AUTHOR=Mamun Md Al , Islam Md Tabibul , Lee Bok-Rye , Bae Dong-Won , Kim Tae-Hwan TITLE=Interactive Regulation of Hormone and Resistance Gene in Proline Metabolism Is Involved in Effector-Triggered Immunity or Disease Susceptibility in the Xanthomonas campestris pv. campestris–Brassica napus Pathosystem JOURNAL=Frontiers in Plant Science VOLUME=12 YEAR=2022 URL=https://www.frontiersin.org/journals/plant-science/articles/10.3389/fpls.2021.738608 DOI=10.3389/fpls.2021.738608 ISSN=1664-462X ABSTRACT=

To characterize cultivar variations in hormonal regulation of the transition between pattern-triggered immunity (PTI) and effector-triggered immunity or susceptibility (ETI or ETS), the responses of resistance (R-) genes, hydrogen peroxide, and proline metabolism in two Brassica napus cultivars to contrasting disease susceptibility (resistant cv. Capitol vs. susceptible cv. Mosa) were interpreted as being linked to those of endogenous hormonal levels and signaling genes based on a time course of disease symptom development. Disease symptoms caused by the Xanthomonas campestris pv. campestris (Xcc) infections were much more developed in cv. Mosa than in cv. Capitol, as shown by an earlier appearance (at 3 days postinoculation [3 DPI]) and larger V-shaped necrosis lesions (at 9–15 DPI) in cv. Mosa. The cultivar variations in the R-genes, hormone status, and proline metabolism were found in two different phases (early [0–3 DPI] and later [9–15 DPI]).
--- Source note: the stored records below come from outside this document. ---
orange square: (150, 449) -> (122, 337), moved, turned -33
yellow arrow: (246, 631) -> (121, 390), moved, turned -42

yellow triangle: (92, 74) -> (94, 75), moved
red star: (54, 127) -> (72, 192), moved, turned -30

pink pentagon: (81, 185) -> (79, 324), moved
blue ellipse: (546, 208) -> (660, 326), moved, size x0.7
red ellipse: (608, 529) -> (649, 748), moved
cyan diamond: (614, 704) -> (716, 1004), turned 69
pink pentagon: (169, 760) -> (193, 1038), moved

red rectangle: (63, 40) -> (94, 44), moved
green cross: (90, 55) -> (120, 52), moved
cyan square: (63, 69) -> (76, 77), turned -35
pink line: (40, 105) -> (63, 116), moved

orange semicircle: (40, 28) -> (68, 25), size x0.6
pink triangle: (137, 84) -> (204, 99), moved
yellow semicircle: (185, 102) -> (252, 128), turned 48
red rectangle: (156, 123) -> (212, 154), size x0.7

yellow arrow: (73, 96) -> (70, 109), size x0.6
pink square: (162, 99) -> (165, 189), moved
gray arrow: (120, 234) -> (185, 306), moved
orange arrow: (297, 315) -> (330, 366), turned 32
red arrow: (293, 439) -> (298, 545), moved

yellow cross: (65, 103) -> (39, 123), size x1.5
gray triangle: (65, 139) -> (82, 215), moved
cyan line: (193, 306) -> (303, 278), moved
In the early phase, Xcc significantly upregulated PTI-related cytoplasmic kinase (Botrytis-induced kinase-1 [BIK1]) expression (+6.3-fold) with salicylic acid (SA) accumulation in cv. Capitol, while relatively less (+2.6-fold) with highly increased jasmonic acid (JA) level in cv. Mosa. The Xcc-responsive proline accumulation in both cultivars was similar to upregulated expression of proline synthesis-related genes (P5CS2 and P5CR). During the later phase in cv. Capitol, Xcc-responsive upregulation of ZAR1 (a coiled-coil-nucleotide binding site-leucine-rich repeat [CC-NB-LRR-type R-gene]) was concomitant with a gradual increase in JA levels without additional proline accumulation. However, in cv. Mosa, upregulation of TAO1 (a toll/interleukin-1 receptor-nucleotide binding site-leucine-rich repeat [TIR-NB-LRR-type R-gene]) was consistent with an increase in SA and abscisic acid (ABA) levels and resulted in an antagonistic depression of JA, which led to a proline accumulation. These results indicate that Xcc-induced BIK1- and ZAR1-mediated JA signaling interactions provide resistance and confirm ETI, whereas BIK1- and TAO1-enhanced SA- and/or ABA-mediated proline accumulation is associated with disease susceptibility (ETS).